Broader Significance

Message 3710, for all its brevity, illuminates several fundamental aspects of AI-assisted software development:

The synchronous-asynchronous gap. AI agents that operate in synchronous rounds must develop strategies for managing asynchronous external processes. The check-in pattern — initiate, then verify — is a natural adaptation to this constraint. It mirrors how human developers might start a build in one terminal and check on it in another.

The reliance on heuristics. Without direct access to process state (exit codes, process tables), the assistant must infer success from log output. This works in practice but introduces fragility. A build that fails silently, or that produces error messages in an unexpected format, could be misclassified.

The importance of output structure. The assistant's ability to verify the build depends entirely on the Docker build output being well-structured and informative. If the build tool changed its output format — for example, if it buffered output or used a different progress indicator — the assistant's heuristic could break.

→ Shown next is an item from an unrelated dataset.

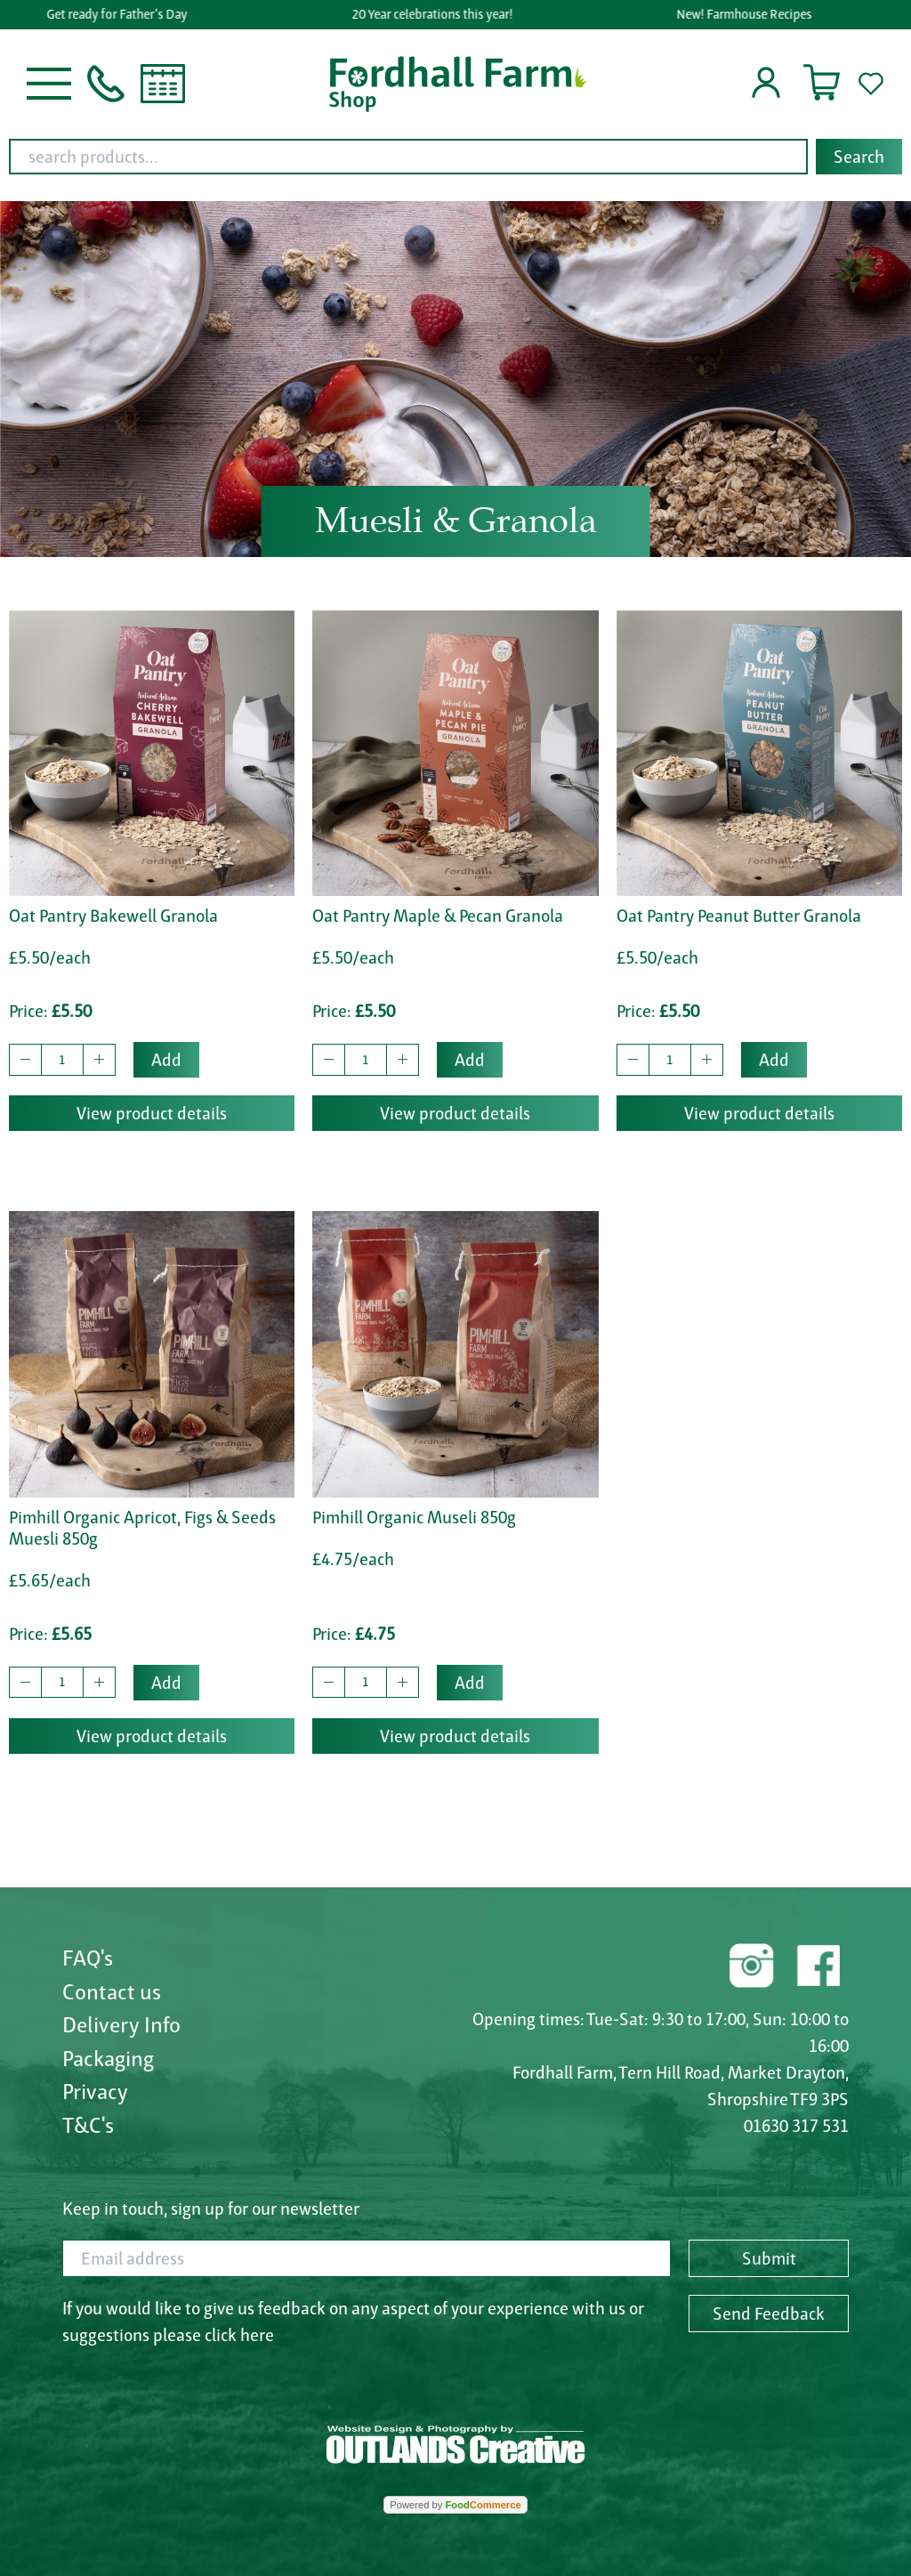 This screenshot has height=2576, width=911. Describe the element at coordinates (121, 2024) in the screenshot. I see `Delivery Info` at that location.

The value of minimal reasoning. The assistant does not overthink this check. It does not run multiple verification commands or parse the output exhaustively. It reads the last 30 lines, sees clean COPY steps, and moves on. This efficiency is appropriate for a routine verification step in a larger workflow.

Conclusion

Message 3710 is a small but revealing moment in a complex development session. It shows an AI assistant managing the gap between initiating an asynchronous process and confirming its completion, using heuristic output inspection as a proxy for direct process state awareness. The message's brevity masks the sophistication of the underlying workflow: the assistant has internalized a pattern of initiate-verify-proceed that allows it to orchestrate multi-step deployment pipelines despite operating in a synchronous interaction model.

The message also serves as a reminder that even in highly automated development workflows, the humble "check the output" step remains essential. Whether performed by a human reading a terminal or an AI agent tailing a log file, the act of verification is what transforms an action from a guess into a known fact. Message 3710 captures that transformation in progress — a build completing, scripts being copied into place, and an agent preparing to take the next step toward production deployment.